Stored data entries
┌──

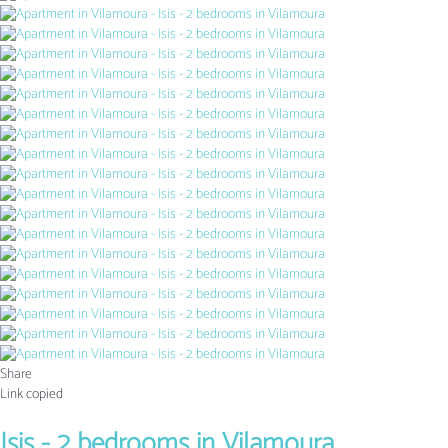
Share
Link copied
Isis - 2 bedrooms in Vilamoura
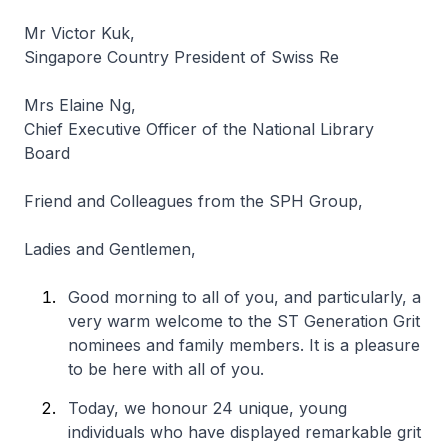
Mr Victor Kuk,
Singapore Country President of Swiss Re
Mrs Elaine Ng,
Chief Executive Officer of the National Library
Board
Friend and Colleagues from the SPH Group,
Ladies and Gentlemen,
Good morning to all of you, and particularly, a
very warm welcome to the ST Generation Grit
nominees and family members. It is a pleasure
to be here with all of you.
Today, we honour 24 unique, young
individuals who have displayed remarkable grit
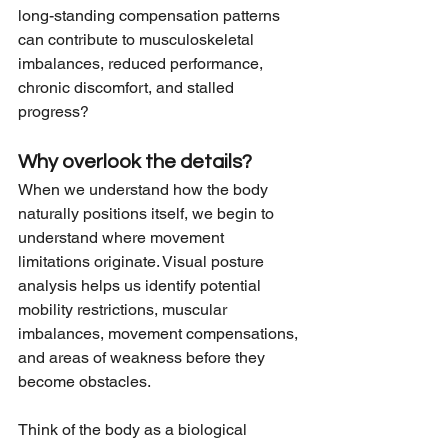
long-standing compensation patterns 
can contribute to musculoskeletal 
imbalances, reduced performance, 
chronic discomfort, and stalled 
progress?
Why overlook the details?
When we understand how the body 
naturally positions itself, we begin to 
understand where movement 
limitations originate. Visual posture 
analysis helps us identify potential 
mobility restrictions, muscular 
imbalances, movement compensations, 
and areas of weakness before they 
become obstacles.
Think of the body as a biological 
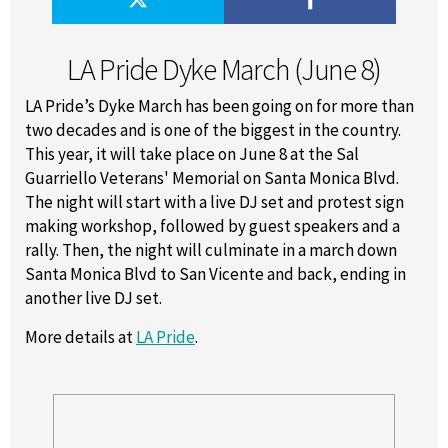
LA Pride Dyke March (June 8)
LA Pride’s Dyke March has been going on for more than
two decades and is one of the biggest in the country.
This year, it will take place on June 8 at the Sal
Guarriello Veterans' Memorial on Santa Monica Blvd.
The night will start with a live DJ set and protest sign
making workshop, followed by guest speakers and a
rally. Then, the night will culminate in a march down
Santa Monica Blvd to San Vicente and back, ending in
another live DJ set.
More details at
LA Pride
.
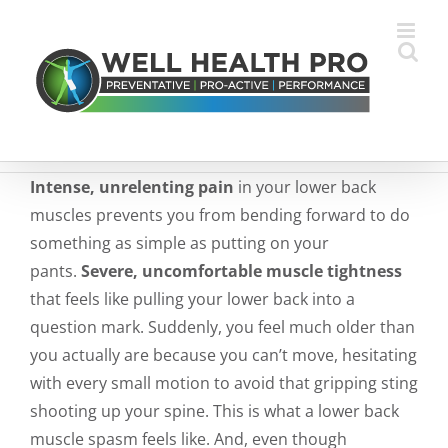
Skip
to
content
Intense, unrelenting pain
in your lower back
muscles prevents you from bending forward to do
something as simple as putting on your
pants.
Severe, uncomfortable muscle tightness
that feels like pulling your lower back into a
question mark. Suddenly, you feel much older than
you actually are because you can’t move, hesitating
with every small motion to avoid that gripping sting
shooting up your spine. This is what a lower back
muscle spasm feels like. And, even though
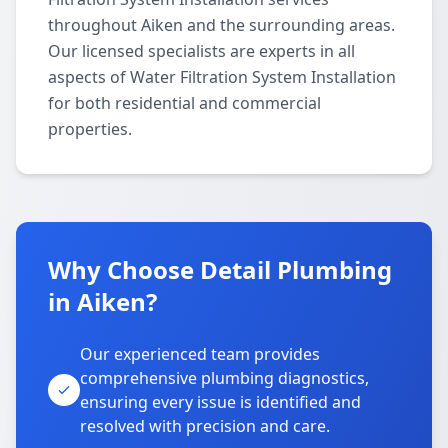
throughout Aiken and the surrounding areas.
Our licensed specialists are experts in all
aspects of Water Filtration System Installation
for both residential and commercial
properties.
Why Choose Detail Plumbing
in Aiken?
Our experienced team provides
comprehensive plumbing diagnostics,
ensuring every issue is identified and
resolved with precision and care.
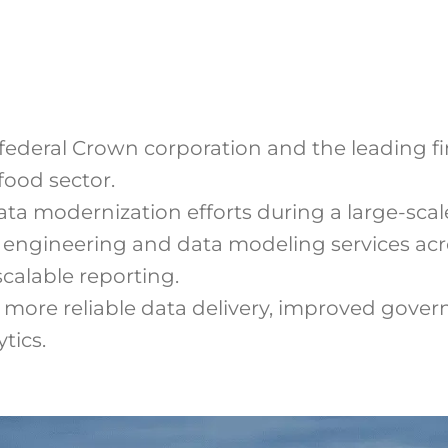
federal Crown corporation and the leading fin
food sector.
ta modernization efforts during a large-scale
engineering and data modeling services acro
scalable reporting.
more reliable data delivery, improved govern
tics.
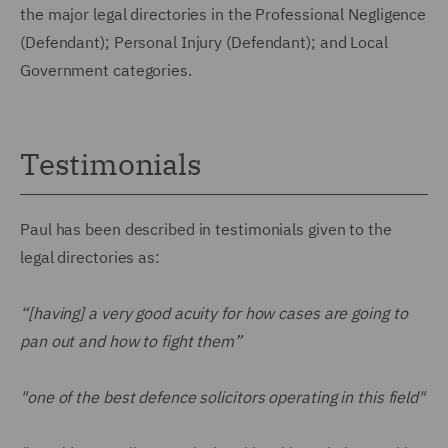
the major legal directories in the Professional Negligence
(Defendant); Personal Injury (Defendant); and Local
Government categories.
Testimonials
Paul has been described in testimonials given to the
legal directories as:
“[having] a very good acuity for how cases are going to
pan out and how to fight them”
"one of the best defence solicitors operating in this field"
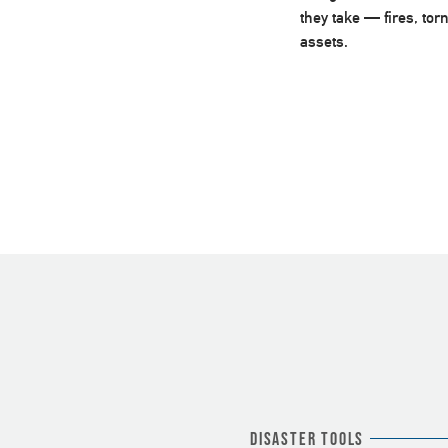
they take — fires, to
assets.
Disaster Tools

└──

--- PROBLEM STATEMENT ---
Copy the records above exactly, leaving out every picture.

--- OUTPUT BELOW ---
Share
Link copied
Isis - 2 bedrooms in Vilamoura
Mr Victor Kuk,
Singapore Country President of Swiss Re
Mrs Elaine Ng,
Chief Executive Officer of the National Library
Board
Friend and Colleagues from the SPH Group,
Ladies and Gentlemen,
Good morning to all of you, and particularly, a
very warm welcome to the ST Generation Grit
nominees and family members. It is a pleasure
to be here with all of you.
Today, we honour 24 unique, young
individuals who have displayed remarkable grit
long-standing compensation patterns 
can contribute to musculoskeletal 
imbalances, reduced performance, 
chronic discomfort, and stalled 
progress?
Why overlook the details?
When we understand how the body 
naturally positions itself, we begin to 
understand where movement 
limitations originate. Visual posture 
analysis helps us identify potential 
mobility restrictions, muscular 
imbalances, movement compensations, 
and areas of weakness before they 
become obstacles.
Think of the body as a biological 
LA Pride Dyke March (June 8)
LA Pride’s Dyke March has been going on for more than
two decades and is one of the biggest in the country.
This year, it will take place on June 8 at the Sal
Guarriello Veterans' Memorial on Santa Monica Blvd.
The night will start with a live DJ set and protest sign
making workshop, followed by guest speakers and a
rally. Then, the night will culminate in a march down
Santa Monica Blvd to San Vicente and back, ending in
another live DJ set.
More details at
LA Pride
.
Skip
to
content
Intense, unrelenting pain
in your lower back
muscles prevents you from bending forward to do
something as simple as putting on your
pants.
Severe, uncomfortable muscle tightness
that feels like pulling your lower back into a
question mark. Suddenly, you feel much older than
you actually are because you can’t move, hesitating
with every small motion to avoid that gripping sting
shooting up your spine. This is what a lower back
muscle spasm feels like. And, even though
throughout Aiken and the surrounding areas.
Our licensed specialists are experts in all
aspects of Water Filtration System Installation
for both residential and commercial
properties.
Why Choose Detail Plumbing
in Aiken?
Our experienced team provides
comprehensive plumbing diagnostics,
ensuring every issue is identified and
resolved with precision and care.
federal Crown corporation and the leading fin
food sector.
ta modernization efforts during a large-scale
engineering and data modeling services acro
scalable reporting.
more reliable data delivery, improved govern
tics.
the major legal directories in the Professional Negligence
(Defendant); Personal Injury (Defendant); and Local
Government categories.
Testimonials
Paul has been described in testimonials given to the
legal directories as:
“[having] a very good acuity for how cases are going to
pan out and how to fight them”
"one of the best defence solicitors operating in this field"
they take — fires, to
assets.
Disaster Tools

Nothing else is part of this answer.